Exercise details: Through the last line of the entries, please copy every line exactly, starting with the one that contains "27 May 2025".
==============================
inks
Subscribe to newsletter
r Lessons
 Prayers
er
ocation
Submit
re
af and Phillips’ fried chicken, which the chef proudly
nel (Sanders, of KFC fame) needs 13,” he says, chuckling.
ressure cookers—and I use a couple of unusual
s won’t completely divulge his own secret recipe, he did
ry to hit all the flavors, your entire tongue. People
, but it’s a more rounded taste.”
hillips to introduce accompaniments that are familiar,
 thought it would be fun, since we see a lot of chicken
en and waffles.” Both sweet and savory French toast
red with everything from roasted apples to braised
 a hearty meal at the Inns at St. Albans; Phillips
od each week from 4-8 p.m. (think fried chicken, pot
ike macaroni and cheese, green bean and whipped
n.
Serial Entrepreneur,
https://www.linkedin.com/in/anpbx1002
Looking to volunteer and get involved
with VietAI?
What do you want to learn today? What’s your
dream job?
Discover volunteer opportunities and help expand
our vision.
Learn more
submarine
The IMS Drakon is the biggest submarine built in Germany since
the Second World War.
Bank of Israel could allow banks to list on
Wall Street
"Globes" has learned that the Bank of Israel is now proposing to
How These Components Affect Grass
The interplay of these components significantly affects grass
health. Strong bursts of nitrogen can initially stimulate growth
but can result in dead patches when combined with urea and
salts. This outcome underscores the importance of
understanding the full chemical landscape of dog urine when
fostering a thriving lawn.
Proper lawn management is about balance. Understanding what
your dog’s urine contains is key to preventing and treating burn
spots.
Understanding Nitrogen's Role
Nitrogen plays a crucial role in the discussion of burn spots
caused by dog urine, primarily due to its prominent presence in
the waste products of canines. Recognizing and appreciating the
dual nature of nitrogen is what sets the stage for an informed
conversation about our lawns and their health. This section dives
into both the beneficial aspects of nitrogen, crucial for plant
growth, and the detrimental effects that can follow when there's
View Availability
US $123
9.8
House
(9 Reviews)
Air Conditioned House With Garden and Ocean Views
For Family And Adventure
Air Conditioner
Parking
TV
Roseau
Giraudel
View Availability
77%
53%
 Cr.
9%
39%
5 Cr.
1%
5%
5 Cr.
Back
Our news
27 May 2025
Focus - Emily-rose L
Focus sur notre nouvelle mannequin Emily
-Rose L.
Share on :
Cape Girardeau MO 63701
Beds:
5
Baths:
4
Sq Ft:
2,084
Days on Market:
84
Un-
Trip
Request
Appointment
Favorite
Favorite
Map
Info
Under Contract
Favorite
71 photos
==============================
Exercise solution:
27 May 2025
Focus - Emily-rose L
Focus sur notre nouvelle mannequin Emily
-Rose L.
Share on :
Cape Girardeau MO 63701
Beds:
5
Baths:
4
Sq Ft:
2,084
Days on Market:
84
Un-
Trip
Request
Appointment
Favorite
Favorite
Map
Info
Under Contract
Favorite
71 photos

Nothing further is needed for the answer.